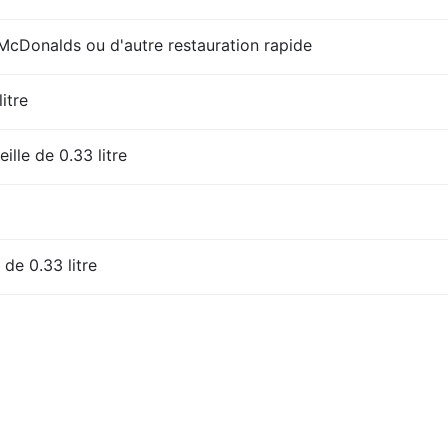
Donalds ou d'autre restauration rapide
litre
ille de 0.33 litre
 de 0.33 litre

- [What you should do] All of the data above needs to be retyped exactly, with the pictures removed.

- [Your response]
Donalds ou d'autre restauration rapide
litre
ille de 0.33 litre
 de 0.33 litre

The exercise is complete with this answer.